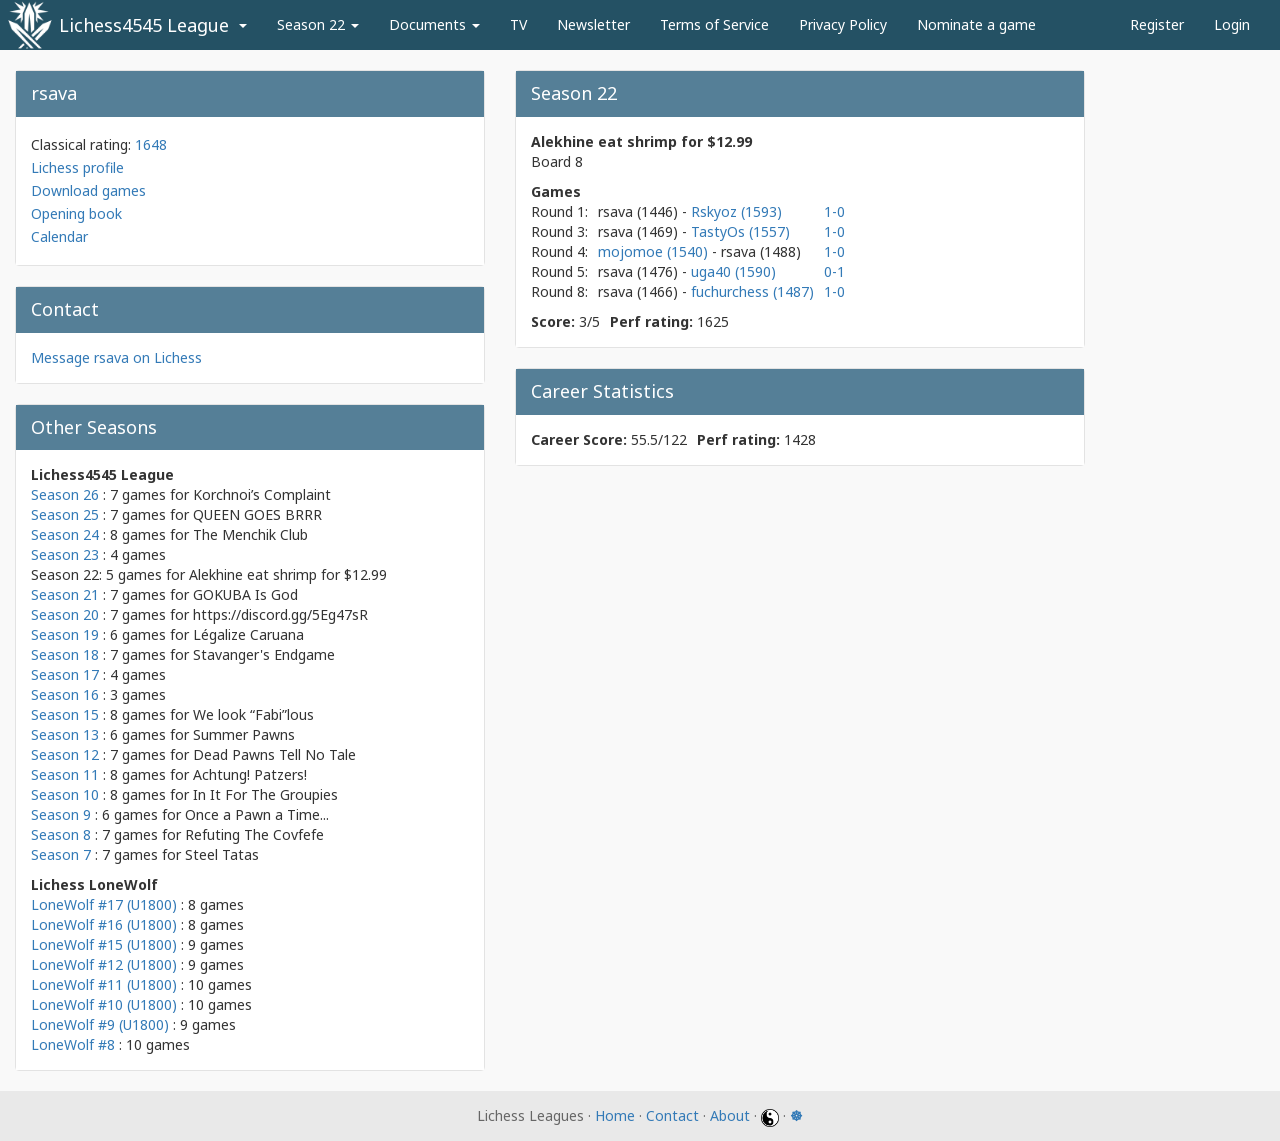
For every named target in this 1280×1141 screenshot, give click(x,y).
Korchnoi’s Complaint (262, 494)
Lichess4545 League (144, 25)
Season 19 (65, 634)
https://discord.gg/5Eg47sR (280, 614)
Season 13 (65, 734)
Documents (434, 24)
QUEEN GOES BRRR (257, 514)
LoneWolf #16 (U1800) (104, 924)
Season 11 (65, 774)
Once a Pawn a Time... (257, 814)
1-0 (834, 211)
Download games (88, 190)
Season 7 (61, 854)
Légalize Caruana (248, 634)
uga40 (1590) (733, 271)
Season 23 (65, 554)
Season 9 (61, 814)
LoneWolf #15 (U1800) (104, 944)
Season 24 (65, 534)
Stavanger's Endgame (264, 654)
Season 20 (65, 614)
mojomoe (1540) (655, 251)
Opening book (76, 213)
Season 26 (65, 494)
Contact (672, 1115)
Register (1157, 24)
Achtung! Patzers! (250, 774)
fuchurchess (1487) (752, 291)
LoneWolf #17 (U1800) (104, 904)
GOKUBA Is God (245, 594)
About (730, 1115)
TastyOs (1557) (740, 231)
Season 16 (65, 694)
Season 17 (65, 674)
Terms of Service (714, 24)
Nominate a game (976, 24)
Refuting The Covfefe (254, 834)
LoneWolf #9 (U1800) (100, 1024)
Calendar (59, 236)
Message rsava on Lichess (116, 357)
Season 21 (65, 594)
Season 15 (65, 714)
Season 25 (65, 514)
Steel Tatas (222, 854)
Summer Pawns (244, 734)
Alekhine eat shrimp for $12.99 (288, 574)
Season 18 (65, 654)
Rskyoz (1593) (736, 211)
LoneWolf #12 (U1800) (104, 964)
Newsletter (593, 24)
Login (1232, 24)
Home (615, 1115)
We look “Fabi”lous (253, 714)
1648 (151, 144)
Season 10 (65, 794)
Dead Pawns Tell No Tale (274, 754)
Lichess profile (77, 167)
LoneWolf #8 (73, 1044)
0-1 (834, 271)
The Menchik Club (250, 534)
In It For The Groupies (265, 794)
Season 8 (61, 834)
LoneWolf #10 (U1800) (104, 1004)
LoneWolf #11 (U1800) (104, 984)
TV (518, 24)
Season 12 (65, 754)
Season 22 (318, 24)
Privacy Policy (843, 24)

§ §

HOW TO COMPLETE THIS TASK: Set down exactly, and only, the lines of the data above from the line containing "uga40 (1590) (733, 271)" through the last one.

REPLY TO THE TASK:
uga40 (1590) (733, 271)
Season 23 (65, 554)
Season 9 (61, 814)
LoneWolf #15 (U1800) (104, 944)
Season 24 (65, 534)
Stavanger's Endgame (264, 654)
Season 20 (65, 614)
mojomoe (1540) (655, 251)
Opening book (76, 213)
Season 26 (65, 494)
Contact (672, 1115)
Register (1157, 24)
Achtung! Patzers! (250, 774)
fuchurchess (1487) (752, 291)
LoneWolf #17 (U1800) (104, 904)
GOKUBA Is God (245, 594)
About (730, 1115)
TastyOs (1557) (740, 231)
Season 16 (65, 694)
Season 17 (65, 674)
Terms of Service (714, 24)
Nominate a game (976, 24)
Refuting The Covfefe (254, 834)
LoneWolf #9 (U1800) (100, 1024)
Calendar (59, 236)
Message rsava on Lichess (116, 357)
Season 21 (65, 594)
Season 15 (65, 714)
Season 25 (65, 514)
Steel Tatas (222, 854)
Summer Pawns (244, 734)
Alekhine eat shrimp for $12.99 (288, 574)
Season 18 (65, 654)
Rskyoz (1593) (736, 211)
LoneWolf #12 (U1800) (104, 964)
Newsletter (593, 24)
Login (1232, 24)
Home (615, 1115)
We look “Fabi”lous (253, 714)
1648 (151, 144)
Season 10 (65, 794)
Dead Pawns Tell No Tale (274, 754)
Lichess profile (77, 167)
LoneWolf #8 (73, 1044)
0-1 (834, 271)
The Menchik Club (250, 534)
In It For The Groupies (265, 794)
Season 8 (61, 834)
LoneWolf #10 (U1800) (104, 1004)
LoneWolf #11 (U1800) (104, 984)
TV (518, 24)
Season 12 (65, 754)
Season 22 (318, 24)
Privacy Policy (843, 24)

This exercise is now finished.